So real is her zeal for the production, that her portfolio of the give-and-take script is aptly filed away under the title, “Off Broadway.” The Tonys may a far-off dream, but the tension of opening night is real in sleepy Hilo, a continent away from the Great White Way.

Wordsworth, the poet mouse.

In actuality, there already exists a digital performance of “Wordsworth,” translated in Hawaiian with a Hawaiian-speaking cast. This version targeted a Hawaiian-speaking community, and provided a template for the staged musical version, which is youth- and family-friendly, with many fetching Hawaiian surprises.

“When I saw the filmed version in Hawaiian, I wept and thought, ‘If I died tonight, I would have died happily,’” Kakugawa said.

“Wordsworth is a humble little poet, so he keeps me under wraps,” she continued. “He’s simply delighted that his poetry is being set to music and dance. He’s also pleased that they didn’t change his aloha shirt.”

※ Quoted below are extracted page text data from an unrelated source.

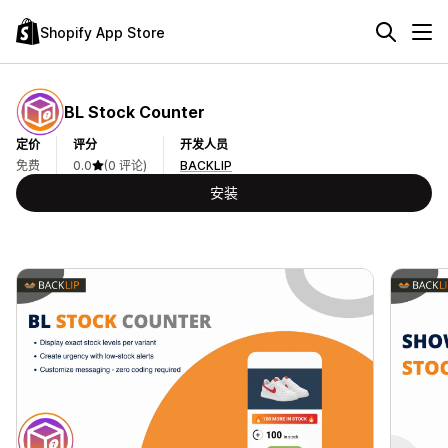
Shopify App Store
BL Stock Counter
定价
评分
开发人员
免费
0.0
(0 评论)
BACKLIP
安装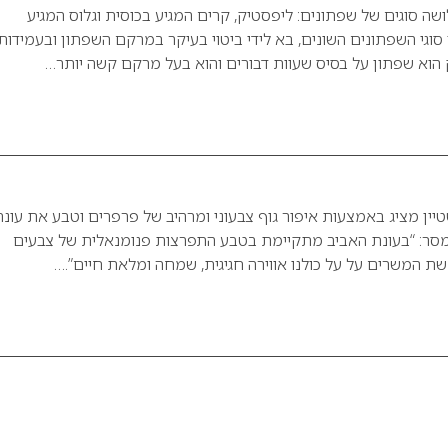
שה סוגים של שפתונים: ליפסטיק, קרים המגיע בכוסית וגלוס המגיע
סוגי השפתונים השונים, בא לידי ביטוי בעיקר במרקם השפתון ובעמידותו
הוא שפתון על בסיס שעוות דבורים והוא בעל מרקם קשה יותר…
יין מציג באמצעות איפור גוף צבעוני ומרהיב של פרפרים וטבע את עונ
 מסר: “בעונת האביב מתקיימת בטבע התפרצות פנומנאלית של צבעים
קשת המשרים על על כולנו אווירה חגיגית, שמחה ומלאת חיים”.…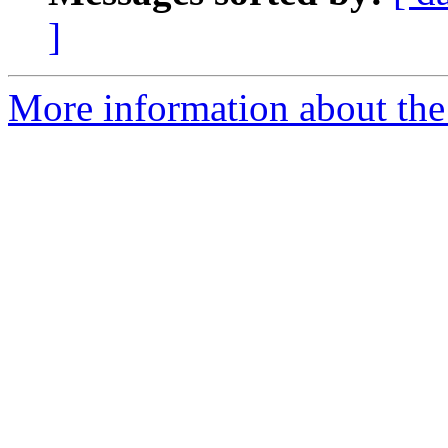
]
More information about the P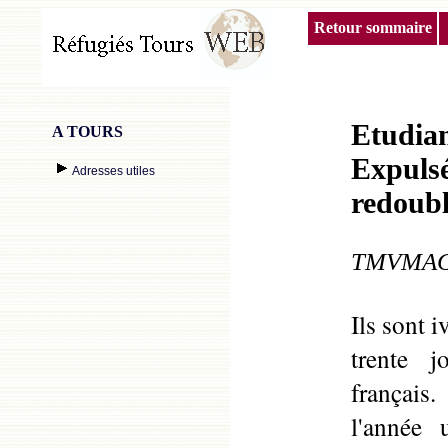
Retour sommaire
Etudian
A TOURS
Expulsé
Adresses utiles
redoub
TMVMAG -
Ils sont i
trente j
français.
l'année 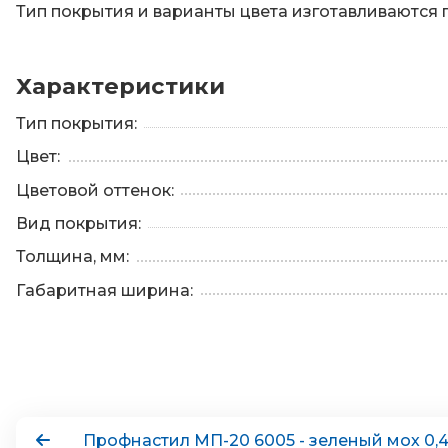
Тип покрытия и варианты цвета изготавливаются 
Характеристики
Тип покрытия:
Цвет:
Цветовой оттенок:
Вид покрытия:
Толщина, мм:
Габаритная ширина:
Профнастил МП-20 6005 - зеленый мох 0,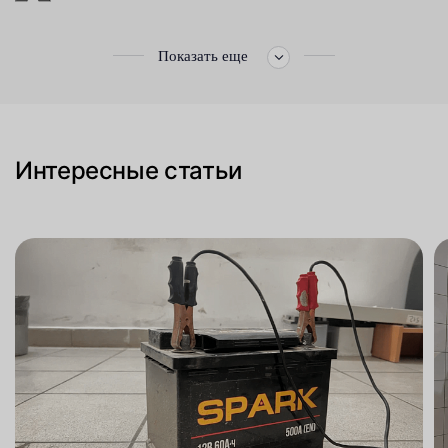
Показать еще
Интересные статьи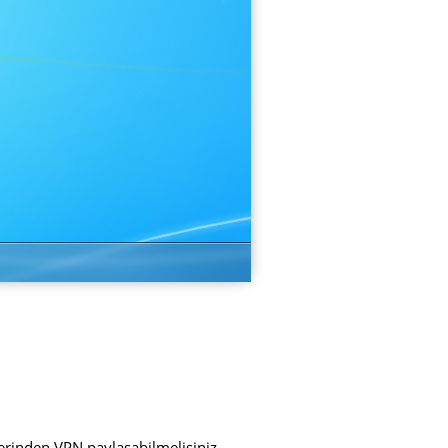
üzerinden VPN paylaşabilmelisiniz.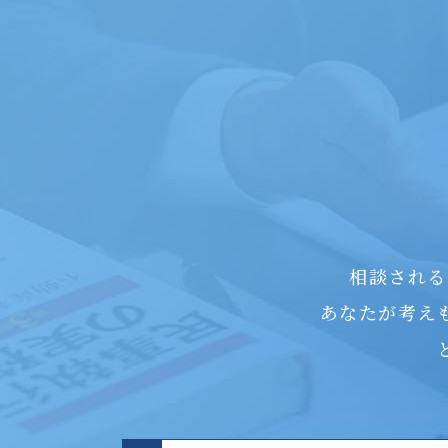
相談される
あなたが考え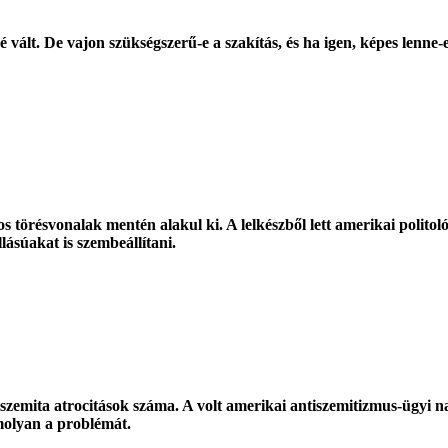
 vált. De vajon szükségszerű-e a szakítás, és ha igen, képes lenne-
s törésvonalak mentén alakul ki. A lelkészből lett amerikai politológ
lásúakat is szembeállítani.
szemita atrocitások száma. A volt amerikai antiszemitizmus-ügyi na
molyan a problémát.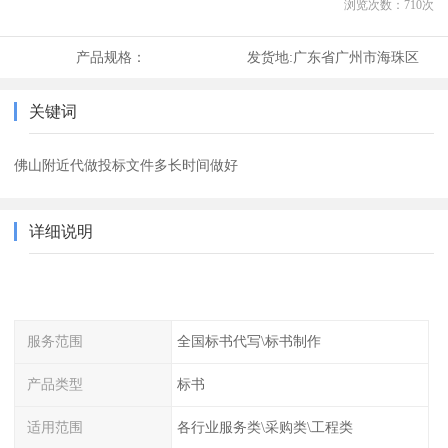
浏览次数：
710
次
产品规格：
发货地:
广东省广州市海珠区
关键词
佛山附近代做投标文件多长时间做好
详细说明
服务范围
全国标书代写\标书制作
产品类型
标书
适用范围
各行业服务类\采购类\工程类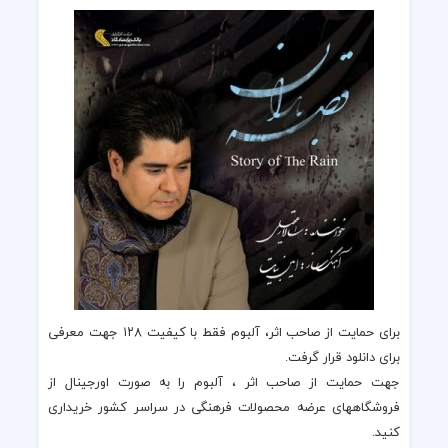
برای حمایت از صاحب اثر، آلبوم فقط با کیفیت ۱۲۸ جهت معرفی
برای دانلود قرار گرفت.
جهت حمایت از صاحب اثر ، آلبوم را به صورت اورجینال از
فروشگاههای عرضه محصولات فرهنگی در سراسر کشور خریداری
کنید.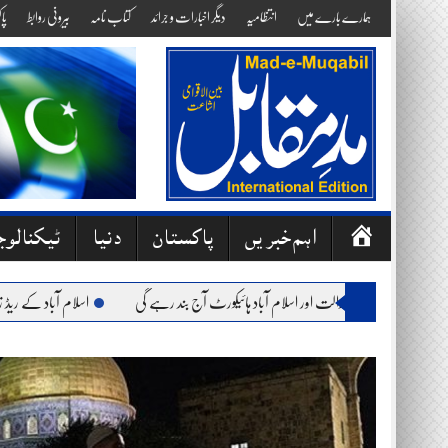
Skip
ہمارے بارے میں
انتظامیہ
دیگر اخبارات و جرائد
کتاب نامہ
بیرونی روابط
پا
to
content
ص
اہم خبریں
پاکستان
دنیا
ٹیکنالو
ف
ح
: وفاقی آئینی عدالت اور اسلام آباد ہائیکورٹ آج بند رہے گی
اسلام آباد کے ریڈ زون میں 
ہ
ا
وّ
ل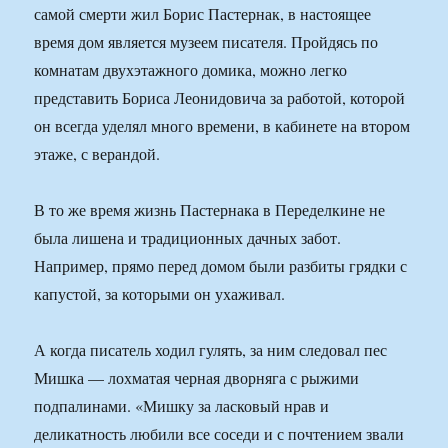
самой смерти жил Борис Пастернак, в настоящее
время дом является музеем писателя. Пройдясь по
комнатам двухэтажного домика, можно легко
представить Бориса Леонидовича за работой, которой
он всегда уделял много времени, в кабинете на втором
этаже, с верандой.
В то же время жизнь Пастернака в Переделкине не
была лишена и традиционных дачных забот.
Например, прямо перед домом были разбиты грядки с
капустой, за которыми он ухаживал.
А когда писатель ходил гулять, за ним следовал пес
Мишка — лохматая черная дворняга с рыжими
подпалинами. «Мишку за ласковый нрав и
деликатность любили все соседи и с почтением звали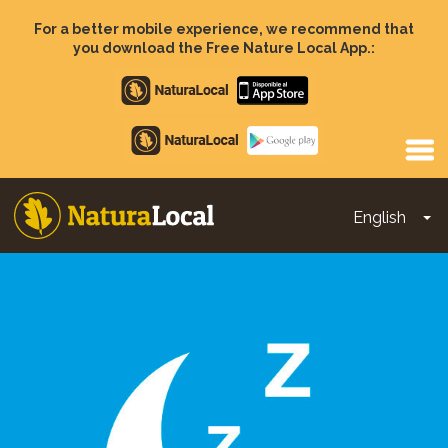
Skip
to
For a better mobile experience, we recommend that
main
you download the Free Nature Local App.:
content
Apple
store
Google
Play
English
To
Main
navigation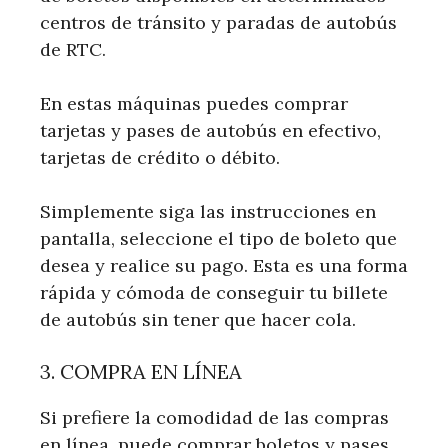
centros de tránsito y paradas de autobús
de RTC.
En estas máquinas puedes comprar
tarjetas y pases de autobús en efectivo,
tarjetas de crédito o débito.
Simplemente siga las instrucciones en
pantalla, seleccione el tipo de boleto que
desea y realice su pago. Esta es una forma
rápida y cómoda de conseguir tu billete
de autobús sin tener que hacer cola.
3. COMPRA EN LÍNEA
Si prefiere la comodidad de las compras
en línea, puede comprar boletos y pases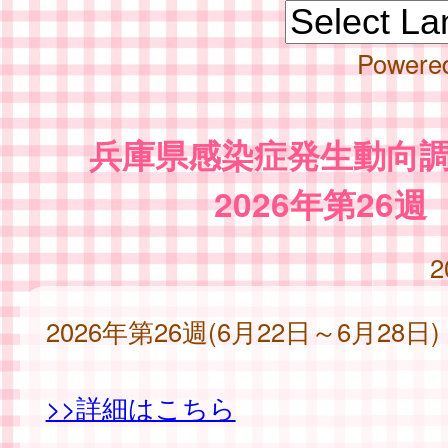
Powere
兵庫県感染症発生動向
2026年第26週
2
2026年第26週(6月22日～6月28日)
>>詳細はこちら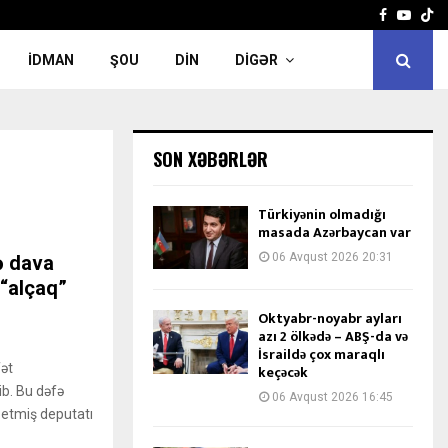
Facebook
Yout
İDMAN
ŞOU
DIN
DIGƏR
SON XƏBƏRLƏR
Türkiyənin olmadığı
masada Azərbaycan var
06 Avqust 2026 20:31
ə dava
 “alçaq”
Oktyabr-noyabr ayları
azı 2 ölkədə – ABŞ-da və
İsraildə çox maraqlı
ət
keçəcək
ib. Bu dəfə
06 Avqust 2026 16:45
 etmiş deputatı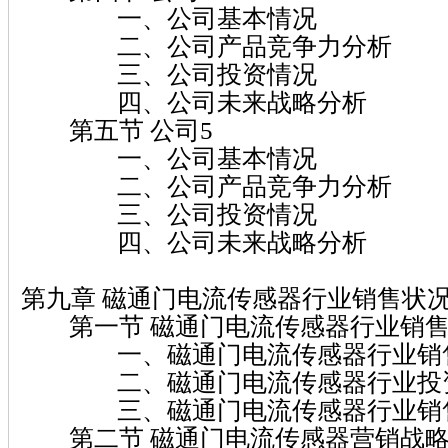
一、公司基本情况
二、公司产品竞争力分析
三、公司投资情况
四、公司未来战略分析
第五节 公司5
一、公司基本情况
二、公司产品竞争力分析
三、公司投资情况
四、公司未来战略分析
第九章 磁通门电流传感器行业销售状
第一节 磁通门电流传感器行业销售
一、磁通门电流传感器行业销售
二、磁通门电流传感器行业投资
三、磁通门电流传感器行业销售
第二节 磁通门电流传感器营销战略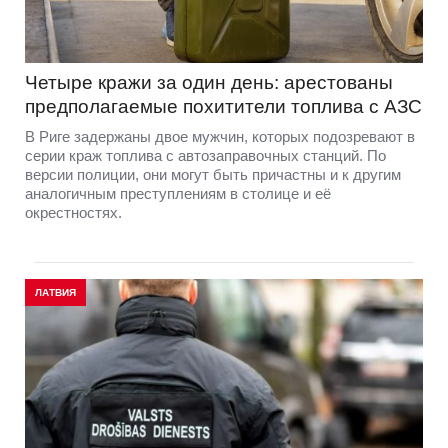
Четыре кражи за один день: арестованы
предполагаемые похитители топлива с АЗС
В Риге задержаны двое мужчин, которых подозревают в
серии краж топлива с автозаправочных станций. По
версии полиции, они могут быть причастны и к другим
аналогичным преступлениям в столице и её
окрестностях.
ЛАТВИЯ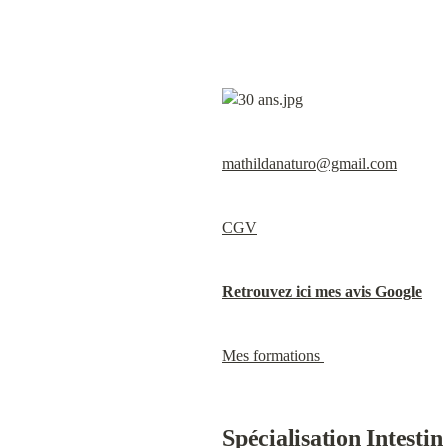
mathildanaturo@gmail.com
CGV
Retrouvez ici mes avis Google
Mes formations 
Spécialisation Intestin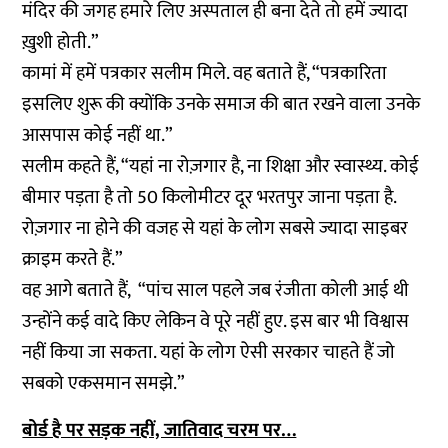
मंदिर की जगह हमारे लिए अस्पताल ही बना देते तो हमें ज्यादा
ख़ुशी होती.”
कामां में हमें पत्रकार सलीम मिले. वह बताते हैं, “पत्रकारिता
इसलिए शुरू की क्योंकि उनके समाज की बात रखने वाला उनके
आसपास कोई नहीं था.”
सलीम कहते हैं, “यहां ना रोज़गार है, ना शिक्षा और स्वास्थ्य. कोई
बीमार पड़ता है तो 50 किलोमीटर दूर भरतपुर जाना पड़ता है.
रोज़गार ना होने की वजह से यहां के लोग सबसे ज्यादा साइबर
क्राइम करते हैं.”
वह आगे बताते हैं, “पांच साल पहले जब रंजीता कोली आई थी
उन्होंने कई वादे किए लेकिन वे पूरे नहीं हुए. इस बार भी विश्वास
नहीं किया जा सकता. यहां के लोग ऐसी सरकार चाहते हैं जो
सबको एकसमान समझे.”
बोर्ड है पर सड़क नहीं, जातिवाद चरम पर…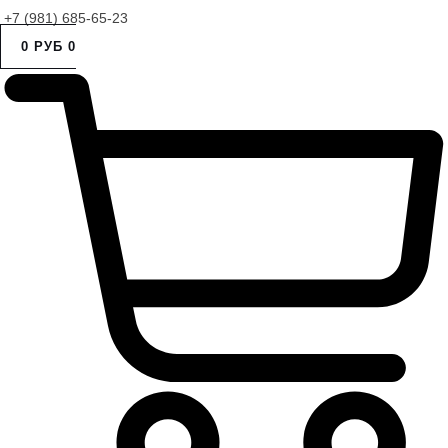
+7 (981) 685-65-23
0
РУБ
0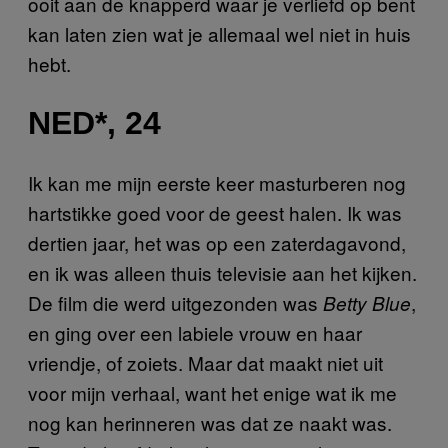
ooit aan de knapperd waar je verliefd op bent
kan laten zien wat je allemaal wel niet in huis
hebt.
NED*, 24
Ik kan me mijn eerste keer masturberen nog
hartstikke goed voor de geest halen. Ik was
dertien jaar, het was op een zaterdagavond,
en ik was alleen thuis televisie aan het kijken.
De film die werd uitgezonden was
,
Betty Blue
en ging over een labiele vrouw en haar
vriendje, of zoiets. Maar dat maakt niet uit
voor mijn verhaal, want het enige wat ik me
nog kan herinneren was dat ze naakt was.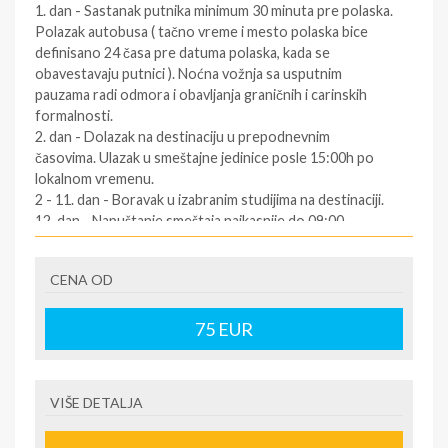
1. dan - Sastanak putnika minimum 30 minuta pre polaska.
Polazak autobusa ( tačno vreme i mesto polaska bice
definisano 24 časa pre datuma polaska, kada se
obavestavaju putnici ). Noćna vožnja sa usputnim
pauzama radi odmora i obavljanja graničnih i carinskih
formalnosti.
2. dan - Dolazak na destinaciju u prepodnevnim
časovima. Ulazak u smeštajne jedinice posle 15:00h po
lokalnom vremenu.
2 - 11. dan - Boravak u izabranim studijima na destinaciji.
12. dan - Napuštanje smeštaja najkasnije do 09:00
časova. Slobodno vreme. Polazak za Srbiju oko podneva
po lokalnom vremenu (za tačno vreme povratka
CENA OD
informisati se kod predstavnika agencija dan pre
povratka ).
12/13. dan - Dolazak u Srbiju u ranim jutarnjim časovima.
75
EUR
SOPSTVENI prevoz:
1.dan - Dolazak na destinaciju. Obavezno kontaktirati
VIŠE DETALJA
predstavnika na destinaciji ( kontakt telefon se nalazi na
vuceru koji se preuzima u agenciji ),kako bi putnik dobio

The notion of birthing a musical is credited to Lizby, a health care worker in Hilo, who had earlier invited Kakugawa to speak on “Poetry and Caregiving.”

Liszby is Dr. Elizabeth Logsdon, known in the movie and stage costume realm, who had the instinct that the Wordsworth had characters and situations made for a musical, rich with relatable folks ranging from a youngster struggling to fit in with his peers to an aging and fragile tutu wahine. Plus plenty butterflies.

Justina Mattos, who is directing, said the play has 15 speaking roles, plus a small chorus of extra “neighbors.” Dancers are from an advanced campus class, serving as the dance ensemble.

Justina Mattos

Wordsworth is portrayed by Kamau Beaudet , who is a football player when he’s not acting. The cast also features
Ben Publico as Father and Amy Erece as Mother.
Jackie Pualani Johnson, who adapted the Kakugawa book for the book of the play, is cast as Tutu Wahine.

Big Island school groups will be taking in special matinee performances, prior to the formal debut, but these youth tickets sold out quickly.

“I’ve been told that teachers are reading the Wordsworth books with their classes, to prepare for their visit to the theater,” said Mattos.“I think having a musical that is rooted in a book makes it much easier to draw an audience. Young readers are already familiar with these characters and the world of Wordsworth.

“Mounting an original work for the stage is tricky because the team is creating everything from scratch. I think our creative team appreciated having the opportunity to try things out for video first, before doing a fully-staged production for live audiences,” said Mattos.

Jackie Pua Johnson, who scripted the play, wanted to capture Kakugawa’s spirit of the printed poetry, transferring that element to the script. “I wanted to keep the integrity of the sources– the nuances found in life in the rainforest, the interaction of the mouse community, familial connections, the rich poetry -— all the elements that Frances shaped that make Wordsworth so appealing,” said Johnson.

Jackie Pua Johnson

“It became obvious that I needed a style that paid homage to the books in their original form,” she said. “Ah! Rather than take the story line and do the usual job of creating a narrator and assigning lines to each character, I decided on a ‘reader’s theatre’ approach.  That meant that I would preserve every word Frances wrote and build Wordsworth’s world  in real time, right before the audience.”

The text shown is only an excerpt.